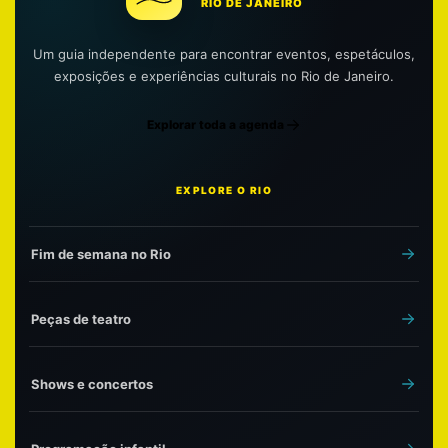
RIO DE JANEIRO
Um guia independente para encontrar eventos, espetáculos,
exposições e experiências culturais no Rio de Janeiro.
Explorar toda a agenda
EXPLORE O RIO
Fim de semana no Rio
Peças de teatro
Shows e concertos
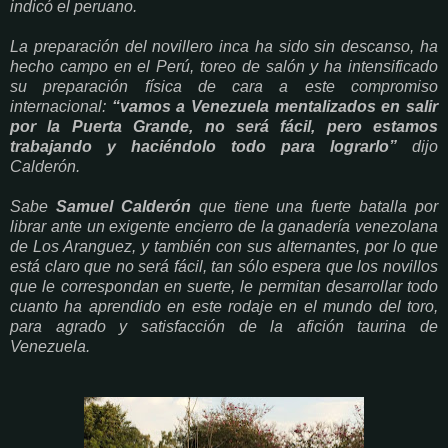
indicó el peruano.
La preparación del novillero inca ha sido sin descanso, ha
hecho campo en el Perú, toreo de salón y ha intensificado
su preparación física de cara a este compromiso
internacional:
“vamos a Venezuela mentalizados en salir
por la Puerta Grande, no será fácil, pero estamos
trabajando y haciéndolo todo para lograrlo”
dijo
Calderón.
Sabe
Samuel Calderón
que tiene una fuerte batalla por
librar ante un exigente encierro de la ganadería venezolana
de Los Aranguez, y también con sus alternantes, por lo que
está claro que no será fácil, tan sólo espera que los novillos
que le correspondan en suerte, le permitan desarrollar todo
cuanto ha aprendido en este rodaje en el mundo del toro,
para agrado y satisfacción de la afición taurina de
Venezuela.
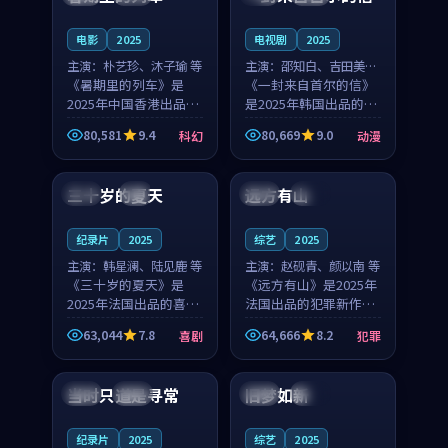
之...
与...
电影
2025
电视剧
2025
主演：
朴艺珍、沐子瑜 等
主演：
邵知白、吉田美琴
《暑期里的列车》是
等
《一封来自首尔的信》
2025年中国香港出品的
是2025年韩国出品的动
科幻新作，主创团队希
漫新作，主创团队希望
80,581
9.4
80,669
9.0
科幻
动漫
望用城市夜归人的故事
用高考往事的故事让观
99:12
99:48
让观众停下来想一想。
众停下来想一想。邵知
朴艺珍领衔，沐子瑜担
白领衔，吉田美琴担任
三十岁的夏天
远方有山
法国
4K
法国
独播
任重要角色，郑书延的
重要角色，谢承南的
叙...
叙...
纪录片
2025
综艺
2025
主演：
韩星澜、陆见鹿 等
主演：
赵砚青、颜以南 等
《三十岁的夏天》是
《远方有山》是2025年
2025年法国出品的喜剧
法国出品的犯罪新作，
新作，主创团队希望用
主创团队希望用高校追
63,044
7.8
64,666
8.2
喜剧
犯罪
深夜电台的故事让观众
梦的故事让观众停下来
99:32
99:08
停下来想一想。韩星澜
想一想。赵砚青领衔，
领衔，陆见鹿担任重要
颜以南担任重要角色，
当时只道是寻常
旧梦如新
泰国
杜比
中国
高分
角色，山田纯一的叙事
山田纯一的叙事节奏
节...
一...
纪录片
2025
综艺
2025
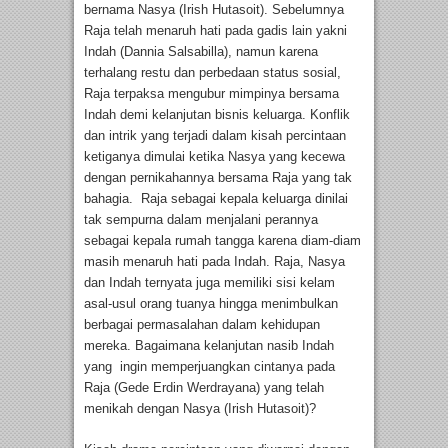
bernama Nasya (Irish Hutasoit). Sebelumnya
Raja telah menaruh hati pada gadis lain yakni
Indah (Dannia Salsabilla), namun karena
terhalang restu dan perbedaan status sosial,
Raja terpaksa mengubur mimpinya bersama
Indah demi kelanjutan bisnis keluarga. Konflik
dan intrik yang terjadi dalam kisah percintaan
ketiganya dimulai ketika Nasya yang kecewa
dengan pernikahannya bersama Raja yang tak
bahagia. Raja sebagai kepala keluarga dinilai
tak sempurna dalam menjalani perannya
sebagai kepala rumah tangga karena diam-diam
masih menaruh hati pada Indah. Raja, Nasya
dan Indah ternyata juga memiliki sisi kelam
asal-usul orang tuanya hingga menimbulkan
berbagai permasalahan dalam kehidupan
mereka. Bagaimana kelanjutan nasib Indah
yang ingin memperjuangkan cintanya pada
Raja (Gede Erdin Werdrayana) yang telah
menikah dengan Nasya (Irish Hutasoit)?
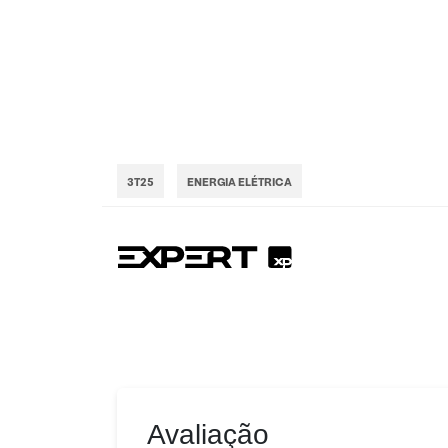
Se você a
3T25
ENERGIA ELÉTRICA
Avaliação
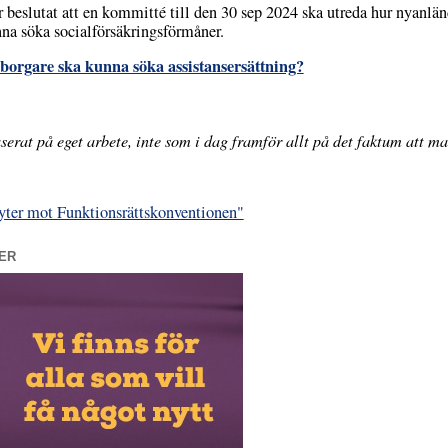
eslutat att en kommitté till den 30 sep 2024 ska utreda hur nyanlän
nna söka socialförsäkringsförmåner.
borgare ska kunna söka assistansersättning?
serat på eget arbete, inte som i dag framför allt på det faktum att ma
ter mot Funktionsrättskonventionen"
ER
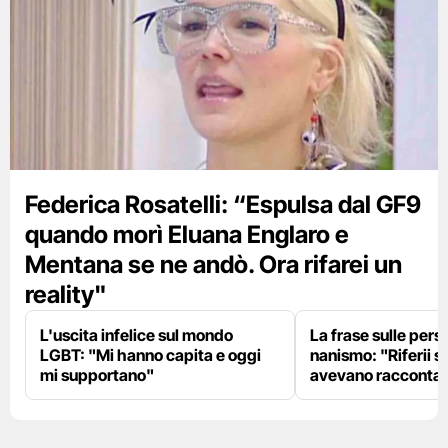
Federica Rosatelli: “Espulsa dal GF9
quando morì Eluana Englaro e
Mentana se ne andò. Ora rifarei un
reality"
L'uscita infelice sul mondo
La frase sulle pers
LGBT: "Mi hanno capita e oggi
nanismo: "Riferii s
mi supportano"
avevano racconta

________________________

Please output every entry above exactly, without the pictures.

→ **Result of this task**:
RIO DE JANEIRO
Um guia independente para encontrar eventos, espetáculos,
exposições e experiências culturais no Rio de Janeiro.
Explorar toda a agenda
EXPLORE O RIO
Fim de semana no Rio
Peças de teatro
Shows e concertos
indicó el peruano.
La preparación del novillero inca ha sido sin descanso, ha
hecho campo en el Perú, toreo de salón y ha intensificado
su preparación física de cara a este compromiso
internacional:
“vamos a Venezuela mentalizados en salir
por la Puerta Grande, no será fácil, pero estamos
trabajando y haciéndolo todo para lograrlo”
dijo
Calderón.
Sabe
Samuel Calderón
que tiene una fuerte batalla por
librar ante un exigente encierro de la ganadería venezolana
de Los Aranguez, y también con sus alternantes, por lo que
está claro que no será fácil, tan sólo espera que los novillos
que le correspondan en suerte, le permitan desarrollar todo
cuanto ha aprendido en este rodaje en el mundo del toro,
para agrado y satisfacción de la afición taurina de
Venezuela.
之...
与...
电影
2025
电视剧
2025
主演：
朴艺珍、沐子瑜 等
主演：
邵知白、吉田美琴
《暑期里的列车》是
等
《一封来自首尔的信》
2025年中国香港出品的
是2025年韩国出品的动
科幻新作，主创团队希
漫新作，主创团队希望
80,581
9.4
80,669
9.0
科幻
动漫
望用城市夜归人的故事
用高考往事的故事让观
99:12
99:48
让观众停下来想一想。
众停下来想一想。邵知
朴艺珍领衔，沐子瑜担
白领衔，吉田美琴担任
三十岁的夏天
远方有山
法国
4K
法国
独播
任重要角色，郑书延的
重要角色，谢承南的
叙...
叙...
纪录片
2025
综艺
2025
主演：
韩星澜、陆见鹿 等
主演：
赵砚青、颜以南 等
《三十岁的夏天》是
《远方有山》是2025年
2025年法国出品的喜剧
法国出品的犯罪新作，
新作，主创团队希望用
主创团队希望用高校追
63,044
7.8
64,666
8.2
喜剧
犯罪
深夜电台的故事让观众
梦的故事让观众停下来
99:32
99:08
停下来想一想。韩星澜
想一想。赵砚青领衔，
领衔，陆见鹿担任重要
颜以南担任重要角色，
当时只道是寻常
旧梦如新
泰国
杜比
中国
高分
角色，山田纯一的叙事
山田纯一的叙事节奏
节...
一...
纪录片
2025
综艺
2025
bernama Nasya (Irish Hutasoit). Sebelumnya
Raja telah menaruh hati pada gadis lain yakni
Indah (Dannia Salsabilla), namun karena
terhalang restu dan perbedaan status sosial,
Raja terpaksa mengubur mimpinya bersama
Indah demi kelanjutan bisnis keluarga. Konflik
dan intrik yang terjadi dalam kisah percintaan
ketiganya dimulai ketika Nasya yang kecewa
dengan pernikahannya bersama Raja yang tak
bahagia. Raja sebagai kepala keluarga dinilai
tak sempurna dalam menjalani perannya
sebagai kepala rumah tangga karena diam-diam
masih menaruh hati pada Indah. Raja, Nasya
dan Indah ternyata juga memiliki sisi kelam
asal-usul orang tuanya hingga menimbulkan
berbagai permasalahan dalam kehidupan
mereka. Bagaimana kelanjutan nasib Indah
yang ingin memperjuangkan cintanya pada
Raja (Gede Erdin Werdrayana) yang telah
menikah dengan Nasya (Irish Hutasoit)?
Se você a
3T25
ENERGIA ELÉTRICA
Avaliação
eslutat att en kommitté till den 30 sep 2024 ska utreda hur nyanlän
nna söka socialförsäkringsförmåner.
borgare ska kunna söka assistansersättning?
serat på eget arbete, inte som i dag framför allt på det faktum att ma
ter mot Funktionsrättskonventionen"
ER
Federica Rosatelli: “Espulsa dal GF9
quando morì Eluana Englaro e
Mentana se ne andò. Ora rifarei un
reality"
L'uscita infelice sul mondo
La frase sulle pers
LGBT: "Mi hanno capita e oggi
nanismo: "Riferii s
mi supportano"
avevano racconta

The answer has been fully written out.